(Exercise objective):
Could you repeat the records below exactly, leaving out any pictures?

(Information shown):
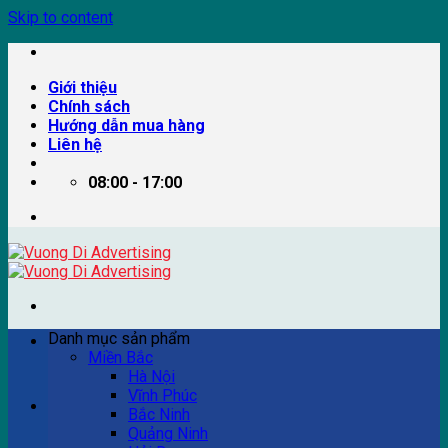
Skip to content
Giới thiệu
Chính sách
Hướng dẫn mua hàng
Liên hệ
08:00 - 17:00
Danh mục sản phẩm
Miền Bắc
Hà Nội
Vĩnh Phúc
Ví dụ: Billboard quảng cáo, pano quảng cáo, quảng cáo
Bắc Ninh
trên xe bus...
Quảng Ninh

(Reply to the task):
Skip to content
Giới thiệu
Chính sách
Hướng dẫn mua hàng
Liên hệ
08:00 - 17:00
Danh mục sản phẩm
Miền Bắc
Hà Nội
Vĩnh Phúc
Ví dụ: Billboard quảng cáo, pano quảng cáo, quảng cáo
Bắc Ninh
trên xe bus...
Quảng Ninh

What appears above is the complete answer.